FLRC Challenge Prize Calculator ready for a look

I’m already going through leaderboard withdrawal, @Challengers, but I’ve kept busy with post-Challenge wrapup. Yesterday I picked up all the course markers (which weathered the year wonderfully), and today I populated a spreadsheet with what I believe are all the prize winners. We ended up with 194 prizes all told, divided among 38 winners!

Since there was quite a bit of copying and pasting to move all the data over, it’s entirely possible that I’ve made a mistake somewhere along the way. So if you think you should have won one or more prizes, please check the FLRC Challenge Prize Calculator in Google Sheets and let me know if anything seems amiss.

A few notes:

  • Refer to the FLRC Challenge Prizes page for details on who wins what and how that’s calculated. Even though we had only 194 runners, I calculated the prizes as though we had 200 to make for even numbers. The per-runner multipliers remain set at 50¢ for the overall points and miles winners and 5¢ for all the rest except for the age-group winners, whose multiplier is 2.5¢.

  • If you search on your name using your browser’s search capability, it will highlight all instances so you can scroll through and check everything. I spot-checked a number of them, so I believe my formulas are correct, but let me know if you see a problem.

  • A few people won the same prize, such as Pete Kresock and Karen Ingall tying for Most Miles and Ruth Sproul and Anne Shakespeare running together for a number of the courses and thus both winning the 60+ age group prizes.

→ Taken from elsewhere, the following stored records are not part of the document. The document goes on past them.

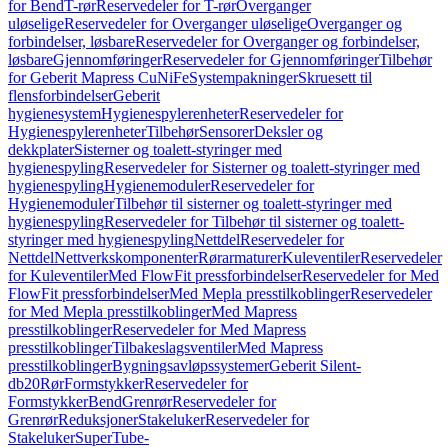
for Bend
T-rør
Reservedeler for T-rør
Overganger
uløselige
Reservedeler for Overganger uløselige
Overganger og
forbindelser, løsbare
Reservedeler for Overganger og forbindelser,
løsbare
Gjennomføringer
Reservedeler for Gjennomføringer
Tilbehør
for Geberit Mapress CuNiFe
Systempakninger
Skruesett til
flensforbindelser
Geberit
hygienesystem
Hygienespylerenheter
Reservedeler for
Hygienespylerenheter
Tilbehør
Sensorer
Deksler og
dekkplater
Sisterner og toalett-styringer med
hygienespyling
Reservedeler for Sisterner og toalett-styringer med
hygienespyling
Hygienemoduler
Reservedeler for
Hygienemoduler
Tilbehør til sisterner og toalett-styringer med
hygienespyling
Reservedeler for Tilbehør til sisterner og toalett-
styringer med hygienespyling
Nettdel
Reservedeler for
Nettdel
Nettverkskomponenter
Rørarmaturer
Kuleventiler
Reservedeler
for Kuleventiler
Med FlowFit pressforbindelser
Reservedeler for Med
FlowFit pressforbindelser
Med Mepla presstilkoblinger
Reservedeler
for Med Mepla presstilkoblinger
Med Mapress
presstilkoblinger
Reservedeler for Med Mapress
presstilkoblinger
Tilbakeslagsventiler
Med Mapress
presstilkoblinger
Bygningsavløpssystemer
Geberit Silent-
db20
Rør
Formstykker
Reservedeler for
Formstykker
Bend
Grenrør
Reservedeler for
Grenrør
Reduksjoner
Stakeluker
Reservedeler for
Stakeluker
SuperTube-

  • For the winning @Thundering-30s team, I selected the top ten runners through the intersection of the top age grade scorers and those who logged the most runs. That matches up with how the team scoring works with a combination of age grading and most runs.

Any questions, feel free to ask!

Thanks to Liz Hartman’s eagle eye, I’ve updated the Prize Calculator slightly to account for the fact that Gabrielle Woo ran the fastest age-group time for the Waterfront Trail course (after winner Jullien Flynn) for both the 1-29 age group and the 30-39 age group. On 4/14, as a 29-year-old, Gabby ran 20:48 (ahead of Molly Doruska’s 21:59) and then on 12/14, as a 30-year-old, Gabby ran 19:51 (ahead of Margaret Frank’s 19:54).

It’s tricky to see when someone ran their fastest time after aging up into the next age group in the middle of the year because the pop-up menu in the leaderboard that’s filters by age group is tied to the teams, where people stick with the team matching their age on January 1st. However, the age that’s connected to each fastest time does match the runner’s actual age.

So, @Challengers, if you think you or someone you know qualifies for an award based on running a faster time on some course after you aged up, please let me know right away!

This is so fun!
I honestly didn’t expect any winnings. Can I donate my prize to FLRC? The glory is good enough for me.
Thank you SO MUCH Adam. And all the others who worked on the back end etc. This has just been amazingly well organized and wow you pulled it off.
In gratitude.

Clearly we’ll have to make next year’s leaderboard have a prize page, @steve-desmond. :slight_smile: Onward and upward!

No, Jean-Luc, we’ve already done all the behind-the-scenes work to give @Ian the money, and @elizabeth.r.dawson1 just told me that she’s applied the money to everyone’s account (you have one now). So thanks for the kind thought about donating to FLRC, but you’ll just have to go down to the store and figure out something you want that’s at least $55. Surely you’ll need a new pair of shoes sooner or later.

I’ll say more about this soon, but for anyone seeing this, that’s the way the prizes work—they’re just recorded in your account at the running store. So the next time you buy something there, it will be available when you check out.

Maybe we’ll pull the $55 back out of your account Jean-Luc, and instead use it to create a 24"x24" bronze plaque with a (our) choice photo of you and the winning title to hang up in the shop. That should prolong the glory into the gift that just keeps on giving!